2. Ships or personnel that can just keep on stacking stress. I cannot see how massive piles of stress is logical. If one stress is equal to a ship not being able to focus, TL, barrel-roll, etc. Two should double that hindrance, like make it unable to shoot or defend during an attack phase. Heck, three times the stress that keeps a ship from acting should make it unable to move at all. Maybe four times the stress should make the life support systems start to fail. See the logic? The effects should be doubled with the first addition of stress and then tripled, and so-on and so-on....not simply put in a pile.
I see your point.
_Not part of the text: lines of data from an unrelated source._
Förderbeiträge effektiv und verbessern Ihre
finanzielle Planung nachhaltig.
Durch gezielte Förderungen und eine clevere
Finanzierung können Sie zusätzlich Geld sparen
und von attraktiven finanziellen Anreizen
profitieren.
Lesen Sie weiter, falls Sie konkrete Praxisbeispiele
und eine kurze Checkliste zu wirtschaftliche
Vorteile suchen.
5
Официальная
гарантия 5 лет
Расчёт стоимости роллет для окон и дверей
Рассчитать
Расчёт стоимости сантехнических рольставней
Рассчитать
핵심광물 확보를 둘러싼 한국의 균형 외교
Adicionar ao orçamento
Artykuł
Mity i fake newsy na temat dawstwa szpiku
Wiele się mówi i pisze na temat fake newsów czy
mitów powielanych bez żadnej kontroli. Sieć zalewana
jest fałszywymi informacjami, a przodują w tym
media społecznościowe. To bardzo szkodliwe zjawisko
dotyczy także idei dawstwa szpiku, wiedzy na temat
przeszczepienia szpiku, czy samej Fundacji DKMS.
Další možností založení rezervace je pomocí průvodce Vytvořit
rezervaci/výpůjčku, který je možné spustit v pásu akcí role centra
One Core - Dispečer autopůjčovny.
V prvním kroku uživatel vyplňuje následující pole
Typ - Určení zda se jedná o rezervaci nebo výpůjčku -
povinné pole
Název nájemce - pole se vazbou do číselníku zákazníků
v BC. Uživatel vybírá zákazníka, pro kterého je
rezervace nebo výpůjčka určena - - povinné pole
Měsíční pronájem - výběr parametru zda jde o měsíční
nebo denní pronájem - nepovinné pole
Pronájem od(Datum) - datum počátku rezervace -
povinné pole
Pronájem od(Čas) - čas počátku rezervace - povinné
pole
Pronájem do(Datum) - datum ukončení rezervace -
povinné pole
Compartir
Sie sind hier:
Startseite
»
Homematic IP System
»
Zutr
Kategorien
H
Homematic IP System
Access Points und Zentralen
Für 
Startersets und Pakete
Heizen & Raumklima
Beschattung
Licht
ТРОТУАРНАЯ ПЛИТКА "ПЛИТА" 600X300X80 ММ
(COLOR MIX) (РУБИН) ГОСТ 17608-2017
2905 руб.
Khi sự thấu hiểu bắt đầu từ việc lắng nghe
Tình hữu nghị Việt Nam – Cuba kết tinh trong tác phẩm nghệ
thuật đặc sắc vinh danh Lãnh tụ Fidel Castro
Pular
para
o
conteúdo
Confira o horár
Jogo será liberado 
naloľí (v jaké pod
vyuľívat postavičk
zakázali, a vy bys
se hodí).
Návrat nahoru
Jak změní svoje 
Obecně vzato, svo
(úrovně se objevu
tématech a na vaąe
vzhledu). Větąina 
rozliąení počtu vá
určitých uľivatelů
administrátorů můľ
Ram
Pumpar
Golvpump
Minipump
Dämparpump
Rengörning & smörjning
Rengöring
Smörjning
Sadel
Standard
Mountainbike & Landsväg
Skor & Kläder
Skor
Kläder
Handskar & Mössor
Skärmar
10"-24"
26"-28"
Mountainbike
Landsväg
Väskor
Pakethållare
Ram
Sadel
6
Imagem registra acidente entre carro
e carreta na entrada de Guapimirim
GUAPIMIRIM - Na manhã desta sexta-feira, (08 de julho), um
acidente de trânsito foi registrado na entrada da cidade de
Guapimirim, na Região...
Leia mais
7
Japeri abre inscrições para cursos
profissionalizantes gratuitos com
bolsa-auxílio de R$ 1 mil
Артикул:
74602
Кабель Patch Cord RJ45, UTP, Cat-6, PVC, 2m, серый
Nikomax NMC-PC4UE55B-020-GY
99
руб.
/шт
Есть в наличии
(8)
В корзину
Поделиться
Part of the problem, though, is agreeing on what stress actually represents. It was originally pilot stress, as indicated by the "check pilot stress" step. The idea is that you are distracted by something such that you can't focus or take other actions that require skill. In the core set days, doing a Koiogran turn was stressful to the pilot, so the pilot couldn't focus after (basically during) the Koiogran turn because they were trying to pull off this very difficult maneuver.
But since then, we have things like Flechette Cannon and R3-A2. Just what exactly are these upgrades doing to cause stress to pilots? Wouldn't a 4-dice heavy laser cannon cause you just as much stress, if not more? So what we see is that stress has become increasingly abstracted. It is a game mechanic now with echoes of theme. Stress is now used as a way to balance cards instead of or in addition to using squad points. Part of this is the nature of game expansions. As you expand a game, you'd like to explore all the design space offered by the core rules before you start introducing brand new mechanics. The stress mechanic was ripe for exploration, leading us to the situation we are at now, where stress is a much more abstract game mechanic than it was back in wave I.